◆ TASK BRIEF ◆
From the records below, please repeat exactly the line that has "I accept Cookies", the line that has "Required fields are", and every line between them, and nothing else.

Saved data entries
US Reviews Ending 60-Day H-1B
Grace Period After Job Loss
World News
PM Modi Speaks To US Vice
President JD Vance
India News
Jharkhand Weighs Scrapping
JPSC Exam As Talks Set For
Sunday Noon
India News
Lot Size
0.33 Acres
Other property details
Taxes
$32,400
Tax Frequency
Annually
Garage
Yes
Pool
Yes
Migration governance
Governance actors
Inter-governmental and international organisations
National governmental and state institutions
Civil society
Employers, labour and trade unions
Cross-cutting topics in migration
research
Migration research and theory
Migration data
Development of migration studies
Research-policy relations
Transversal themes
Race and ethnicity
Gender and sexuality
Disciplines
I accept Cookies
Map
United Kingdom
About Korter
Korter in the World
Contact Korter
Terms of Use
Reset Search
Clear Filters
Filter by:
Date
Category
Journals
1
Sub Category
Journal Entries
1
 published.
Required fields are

---

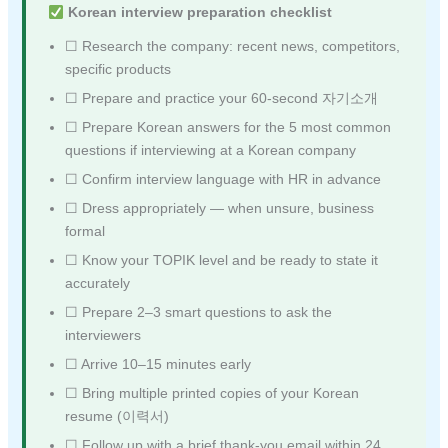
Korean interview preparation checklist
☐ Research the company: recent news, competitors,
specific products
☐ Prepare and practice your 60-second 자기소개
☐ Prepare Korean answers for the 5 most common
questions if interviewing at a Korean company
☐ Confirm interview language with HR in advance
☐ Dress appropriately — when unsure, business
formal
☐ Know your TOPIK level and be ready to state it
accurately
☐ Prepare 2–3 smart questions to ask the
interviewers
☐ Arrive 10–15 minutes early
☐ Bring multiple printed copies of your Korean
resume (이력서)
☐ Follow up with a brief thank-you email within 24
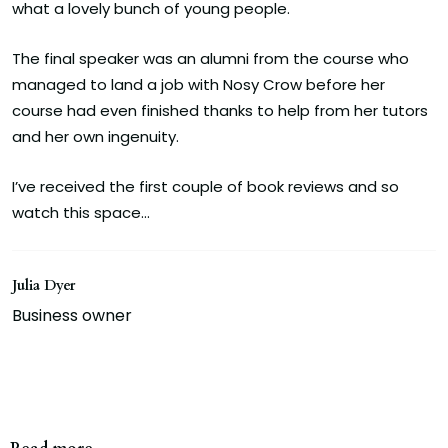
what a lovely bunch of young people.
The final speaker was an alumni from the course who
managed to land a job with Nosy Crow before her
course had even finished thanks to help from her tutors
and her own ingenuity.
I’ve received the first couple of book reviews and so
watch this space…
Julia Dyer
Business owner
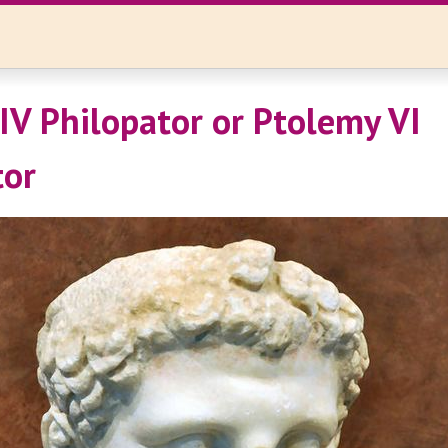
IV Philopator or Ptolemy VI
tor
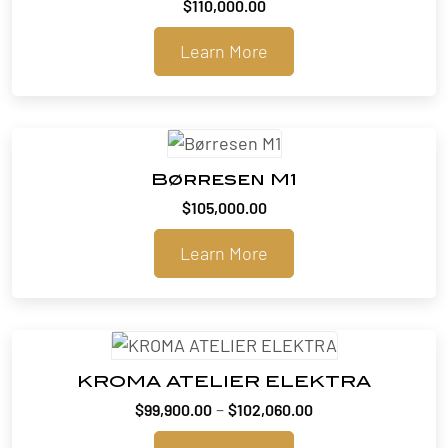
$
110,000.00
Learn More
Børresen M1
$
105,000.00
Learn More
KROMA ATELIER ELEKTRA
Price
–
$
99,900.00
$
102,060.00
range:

---

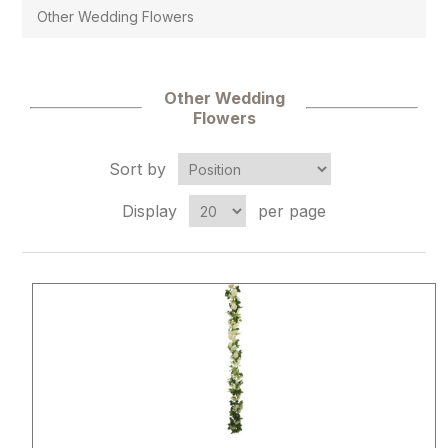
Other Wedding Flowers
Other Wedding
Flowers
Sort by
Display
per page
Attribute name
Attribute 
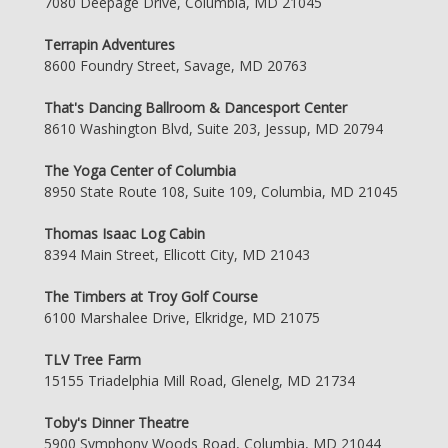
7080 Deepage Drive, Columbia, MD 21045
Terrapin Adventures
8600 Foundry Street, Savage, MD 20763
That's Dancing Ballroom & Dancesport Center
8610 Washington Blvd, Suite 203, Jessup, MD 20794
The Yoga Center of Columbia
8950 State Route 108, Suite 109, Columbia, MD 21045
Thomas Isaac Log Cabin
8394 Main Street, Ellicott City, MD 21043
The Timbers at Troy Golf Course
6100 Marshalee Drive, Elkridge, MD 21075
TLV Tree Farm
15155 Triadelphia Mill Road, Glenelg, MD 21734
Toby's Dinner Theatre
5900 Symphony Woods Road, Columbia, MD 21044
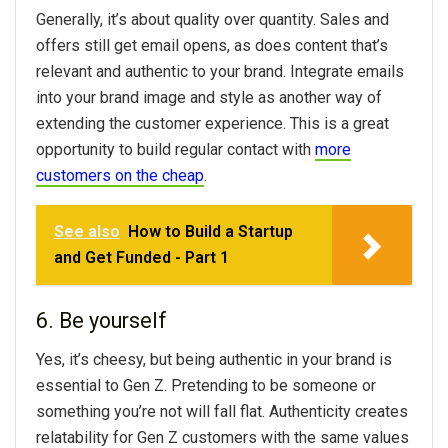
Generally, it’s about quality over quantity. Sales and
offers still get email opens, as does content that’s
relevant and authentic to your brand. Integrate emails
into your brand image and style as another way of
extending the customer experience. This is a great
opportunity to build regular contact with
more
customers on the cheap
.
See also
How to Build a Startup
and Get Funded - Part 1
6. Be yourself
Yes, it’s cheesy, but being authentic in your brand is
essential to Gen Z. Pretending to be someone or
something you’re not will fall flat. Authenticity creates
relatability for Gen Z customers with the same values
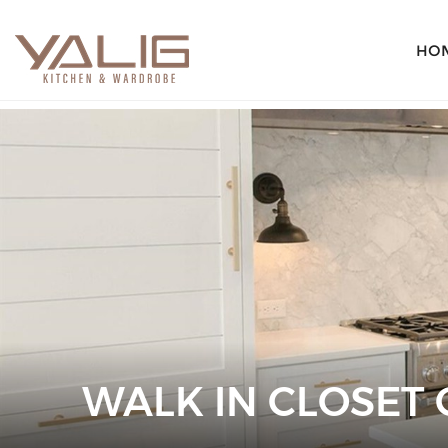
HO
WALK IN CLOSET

◆ TASK RESULT ◆
I accept Cookies
Map
United Kingdom
About Korter
Korter in the World
Contact Korter
Terms of Use
Reset Search
Clear Filters
Filter by:
Date
Category
Journals
1
Sub Category
Journal Entries
1
 published.
Required fields are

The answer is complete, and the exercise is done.